Why We are Committed to Haiti

The Notre Dame family and the Congregation of Holy Cross have a long history of engagement and partnership with Haiti—“an enduring, decades-long presence,” in the words of University President Rev. John Jenkins, C.S.C.

Holy Cross bishops, priests, seminarians, and their collaborators have brought hope to Haiti in the spiritual and material realms since 1944. Notre Dame’s signature Haiti Program has been helping to fight the debilitating disease lymphatic filariasis (LF) since 1993. The University has offered Haitian Creole and culture classes since 2004, one of fewer than a dozen universities in the US that regularly do so.

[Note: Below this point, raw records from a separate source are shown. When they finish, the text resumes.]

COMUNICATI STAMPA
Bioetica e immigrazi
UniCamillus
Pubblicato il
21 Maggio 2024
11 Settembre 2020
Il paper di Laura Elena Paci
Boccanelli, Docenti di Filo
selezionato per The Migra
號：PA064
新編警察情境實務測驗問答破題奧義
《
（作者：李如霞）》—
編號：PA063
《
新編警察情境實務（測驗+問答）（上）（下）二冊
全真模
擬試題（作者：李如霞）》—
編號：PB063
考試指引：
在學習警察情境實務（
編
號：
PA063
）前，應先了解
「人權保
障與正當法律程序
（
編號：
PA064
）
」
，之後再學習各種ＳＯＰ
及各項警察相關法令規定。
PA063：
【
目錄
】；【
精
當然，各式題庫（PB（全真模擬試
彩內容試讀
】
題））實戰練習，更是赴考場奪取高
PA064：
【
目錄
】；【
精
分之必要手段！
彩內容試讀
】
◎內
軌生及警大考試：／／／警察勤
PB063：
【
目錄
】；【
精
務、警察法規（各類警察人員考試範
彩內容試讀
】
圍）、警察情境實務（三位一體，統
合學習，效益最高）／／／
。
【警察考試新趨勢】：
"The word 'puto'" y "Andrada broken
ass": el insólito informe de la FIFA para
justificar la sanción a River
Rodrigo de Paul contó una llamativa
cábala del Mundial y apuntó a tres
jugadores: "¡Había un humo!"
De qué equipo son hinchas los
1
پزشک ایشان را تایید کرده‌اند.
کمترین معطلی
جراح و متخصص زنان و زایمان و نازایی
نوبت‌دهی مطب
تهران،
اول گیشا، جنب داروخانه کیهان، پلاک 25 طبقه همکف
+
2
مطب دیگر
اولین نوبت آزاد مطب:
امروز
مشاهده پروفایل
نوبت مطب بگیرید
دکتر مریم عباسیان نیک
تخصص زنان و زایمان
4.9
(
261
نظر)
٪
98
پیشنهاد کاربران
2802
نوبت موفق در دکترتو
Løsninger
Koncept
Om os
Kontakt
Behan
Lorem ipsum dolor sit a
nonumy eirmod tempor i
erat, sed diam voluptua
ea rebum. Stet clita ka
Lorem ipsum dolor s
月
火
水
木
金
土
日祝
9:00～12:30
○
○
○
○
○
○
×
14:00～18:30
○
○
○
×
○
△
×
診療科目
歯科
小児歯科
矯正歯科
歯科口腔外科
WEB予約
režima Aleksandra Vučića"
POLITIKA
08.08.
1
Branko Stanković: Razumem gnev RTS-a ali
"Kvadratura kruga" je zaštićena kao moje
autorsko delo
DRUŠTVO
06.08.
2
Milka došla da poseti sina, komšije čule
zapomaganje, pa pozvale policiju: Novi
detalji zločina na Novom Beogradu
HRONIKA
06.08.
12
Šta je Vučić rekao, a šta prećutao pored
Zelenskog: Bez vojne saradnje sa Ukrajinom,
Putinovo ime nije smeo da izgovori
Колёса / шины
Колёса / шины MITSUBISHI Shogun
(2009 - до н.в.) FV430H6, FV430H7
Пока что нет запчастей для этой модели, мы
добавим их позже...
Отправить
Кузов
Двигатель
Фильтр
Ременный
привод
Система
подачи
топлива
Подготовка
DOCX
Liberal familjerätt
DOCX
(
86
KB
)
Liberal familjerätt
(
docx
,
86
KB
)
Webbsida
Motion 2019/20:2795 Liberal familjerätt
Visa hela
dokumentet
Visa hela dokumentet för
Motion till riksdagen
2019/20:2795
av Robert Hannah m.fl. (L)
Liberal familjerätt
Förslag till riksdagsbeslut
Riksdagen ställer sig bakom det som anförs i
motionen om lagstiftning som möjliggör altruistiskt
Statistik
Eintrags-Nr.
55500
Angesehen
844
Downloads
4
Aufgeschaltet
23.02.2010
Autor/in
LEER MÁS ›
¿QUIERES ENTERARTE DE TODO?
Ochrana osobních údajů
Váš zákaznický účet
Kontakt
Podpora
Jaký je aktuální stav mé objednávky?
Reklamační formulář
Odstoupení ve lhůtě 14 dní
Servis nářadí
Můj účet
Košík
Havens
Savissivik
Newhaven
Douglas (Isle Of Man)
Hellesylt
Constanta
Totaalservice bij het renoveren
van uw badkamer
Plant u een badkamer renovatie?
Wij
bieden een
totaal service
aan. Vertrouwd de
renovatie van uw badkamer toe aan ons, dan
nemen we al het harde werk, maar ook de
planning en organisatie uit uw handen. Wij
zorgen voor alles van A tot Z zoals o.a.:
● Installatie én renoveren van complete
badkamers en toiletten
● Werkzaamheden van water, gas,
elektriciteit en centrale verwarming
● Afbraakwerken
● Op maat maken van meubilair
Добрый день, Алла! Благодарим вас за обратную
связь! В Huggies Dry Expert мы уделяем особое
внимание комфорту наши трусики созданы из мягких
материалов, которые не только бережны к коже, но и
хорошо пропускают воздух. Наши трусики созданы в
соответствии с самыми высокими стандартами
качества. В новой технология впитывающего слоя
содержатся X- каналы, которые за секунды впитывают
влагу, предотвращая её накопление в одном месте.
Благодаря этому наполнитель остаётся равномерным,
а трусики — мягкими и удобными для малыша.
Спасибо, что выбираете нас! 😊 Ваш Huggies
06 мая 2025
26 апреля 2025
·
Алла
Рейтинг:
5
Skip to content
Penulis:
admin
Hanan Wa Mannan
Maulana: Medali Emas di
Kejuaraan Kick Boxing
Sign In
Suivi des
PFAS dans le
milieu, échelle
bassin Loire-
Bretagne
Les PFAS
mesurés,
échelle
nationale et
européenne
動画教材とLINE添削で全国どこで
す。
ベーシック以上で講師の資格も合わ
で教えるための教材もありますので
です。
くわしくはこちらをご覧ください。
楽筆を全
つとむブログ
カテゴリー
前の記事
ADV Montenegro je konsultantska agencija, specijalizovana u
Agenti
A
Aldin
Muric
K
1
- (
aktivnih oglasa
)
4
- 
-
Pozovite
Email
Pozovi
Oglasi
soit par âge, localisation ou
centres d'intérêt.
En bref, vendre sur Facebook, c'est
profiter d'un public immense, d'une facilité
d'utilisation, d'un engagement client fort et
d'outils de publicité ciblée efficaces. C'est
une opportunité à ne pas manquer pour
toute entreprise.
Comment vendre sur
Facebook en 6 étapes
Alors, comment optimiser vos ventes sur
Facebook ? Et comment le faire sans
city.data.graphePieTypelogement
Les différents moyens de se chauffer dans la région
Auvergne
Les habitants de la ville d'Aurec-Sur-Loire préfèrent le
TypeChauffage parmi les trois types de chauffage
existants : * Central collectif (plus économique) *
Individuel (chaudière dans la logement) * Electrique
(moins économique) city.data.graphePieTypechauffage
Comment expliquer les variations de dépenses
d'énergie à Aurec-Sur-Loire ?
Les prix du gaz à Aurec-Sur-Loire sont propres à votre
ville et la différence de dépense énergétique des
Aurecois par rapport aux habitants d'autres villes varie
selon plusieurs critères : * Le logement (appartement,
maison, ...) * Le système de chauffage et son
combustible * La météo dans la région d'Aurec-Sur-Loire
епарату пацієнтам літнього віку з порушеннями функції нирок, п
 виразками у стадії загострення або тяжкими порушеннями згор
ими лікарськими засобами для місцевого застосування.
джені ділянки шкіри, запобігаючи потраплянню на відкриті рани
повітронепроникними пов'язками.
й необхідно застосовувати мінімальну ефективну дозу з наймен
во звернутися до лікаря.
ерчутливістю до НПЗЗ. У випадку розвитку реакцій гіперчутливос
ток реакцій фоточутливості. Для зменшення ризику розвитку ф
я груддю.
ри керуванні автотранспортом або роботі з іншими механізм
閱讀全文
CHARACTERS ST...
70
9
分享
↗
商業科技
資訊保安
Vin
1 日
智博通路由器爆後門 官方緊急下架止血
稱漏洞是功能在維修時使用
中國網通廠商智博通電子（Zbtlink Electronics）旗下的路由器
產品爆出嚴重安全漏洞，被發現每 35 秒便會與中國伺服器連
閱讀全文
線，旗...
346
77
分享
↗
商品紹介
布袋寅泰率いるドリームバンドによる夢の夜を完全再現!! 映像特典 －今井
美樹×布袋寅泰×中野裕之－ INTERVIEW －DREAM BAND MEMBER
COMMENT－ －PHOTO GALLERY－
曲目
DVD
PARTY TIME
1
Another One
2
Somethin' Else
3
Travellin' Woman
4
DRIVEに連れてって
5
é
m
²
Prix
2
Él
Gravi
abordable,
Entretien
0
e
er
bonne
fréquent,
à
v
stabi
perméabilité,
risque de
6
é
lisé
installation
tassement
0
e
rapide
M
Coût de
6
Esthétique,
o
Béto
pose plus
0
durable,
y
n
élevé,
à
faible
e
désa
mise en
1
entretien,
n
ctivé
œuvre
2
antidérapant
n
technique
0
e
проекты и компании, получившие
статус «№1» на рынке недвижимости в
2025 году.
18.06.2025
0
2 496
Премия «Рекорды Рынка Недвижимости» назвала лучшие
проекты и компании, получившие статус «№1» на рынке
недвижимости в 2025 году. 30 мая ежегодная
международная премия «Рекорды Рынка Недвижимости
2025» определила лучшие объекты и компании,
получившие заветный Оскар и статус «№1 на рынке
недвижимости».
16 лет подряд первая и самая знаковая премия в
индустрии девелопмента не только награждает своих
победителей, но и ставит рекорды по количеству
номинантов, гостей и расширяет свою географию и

With such close ties, the Notre Dame community responded immediately to Haiti’s devastating January 12, 2010 earthquake. In its aftermath, Notre Dame's long-term commitment to Haiti has been renewed.

Immediate relief efforts have given way to collaboration with Haitians on innovative and culturally appropriate programs in engineering and education. The Notre Dame Haiti Program and its Haitian partners are on track to eliminate LF in Haiti. On campus, students study Creole and seek ways to engage with the struggles of the Haitian people.

These efforts leverage Notre Dame’s intellectual resources across many disciplines and fulfill a core goal of this Catholic University, putting research at the service of humanity. We are committed to fighting for a Haiti in which education, access to health care, and safe housing are a reality for all citizens. We invite you to join us.


Haiti Photo Contest


In conjunction with the 2014 Haitian Studies Association (HAS) Annual Conference hosted by Notre Dame, the Kellogg Institute for International Studies held a University-wide photo contest to discover compelling photographs of contemporary Haiti.

Open to University of Notre Dame students, alumni, faculty, and staff, the contest focused on the HSA conference theme: “Migration, Crossing Boundaries, Paths Forward.”